One thought is to how the game is storing the local variables of functions. Since these variables are only ever initialized on script initialization, I am lead to infer that they are stored until the script is unloaded--not deallocated when the function execution is completed.
That is correct: "local" variables are only local in terms of visibility scope, not in terms of storage allocation.
Along with this, I think that each non-function event is handled (relatively) concurrently, let me know if I'm wrong.
Here are the things as far as I understand/know them:
* time slicing of the execution of behaviour scripts (and Osiris code) happens in terms of frames (I'm not entirely sure yet whether these correspond to rendered frames though)
* Every frame, every active "reaction" of every active behaviour script executes one operation/statement
* If you catch an "event" in a behaviour script, everything this event handler does is executed in the same frame.
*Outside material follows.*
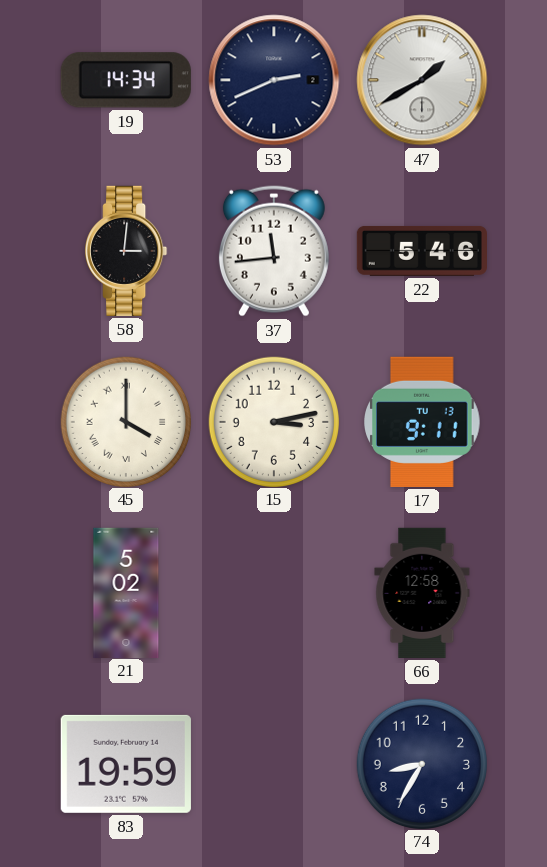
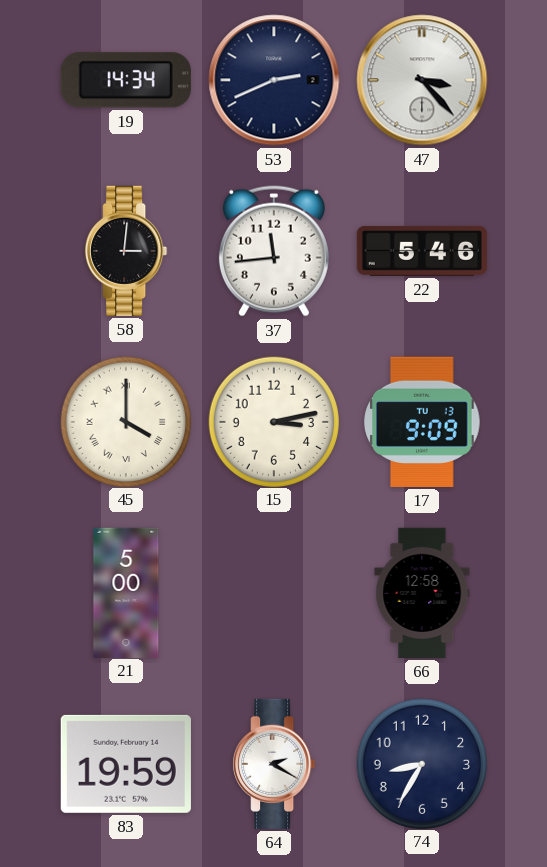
47: 1:40 -> 3:23
17: 9:11 -> 9:09
21: 5:02 -> 5:00
64: none -> 2:20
If it throws events that are caught by other items/characters, those are also executed inline in the same frame (not if the events are caught by Osiris code though, afaik), and before continuing to the next line of the original event.
I don't think the code of multiple event handlers (or the same event handler for multiple object instances) can ever execute in parallel (that would probably break a lot of scripts). However, I'm not aware of any guaranteed ordering, so in that sense they indeed run relatively concurrently.
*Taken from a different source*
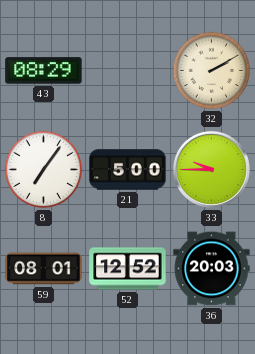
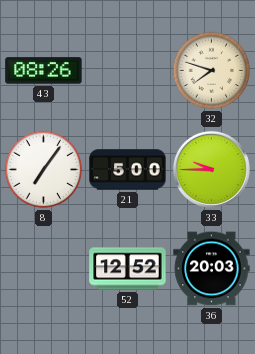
43: 08:29 -> 08:26
32: 2:10 -> 7:48
59: 08:01 -> none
Secondly, I could save by outsourcing each character's scripting to "control" scripts, held by a player (not story scripting, I won't even entertain the notion. Also it would break saves). This would mean that NPCs would only hold information unique to themselves, as well as some functions for interfacing with the control script.
Lastly, I could save by reviewing all global variables that I use for passing data between function calls and replace them with a set of common, reusable variables (because we cannot pass data through them implicitly. Why, we'll never know). Functions that would never impose risk of racing conditions with one-another would share variables.
Both of these approaches are indeed possible. Regarding why no implicit parameter passing for functions: my guess is that it's to avoid having to maintain a dynamic stack (and the same probably goes for why the local variables are static).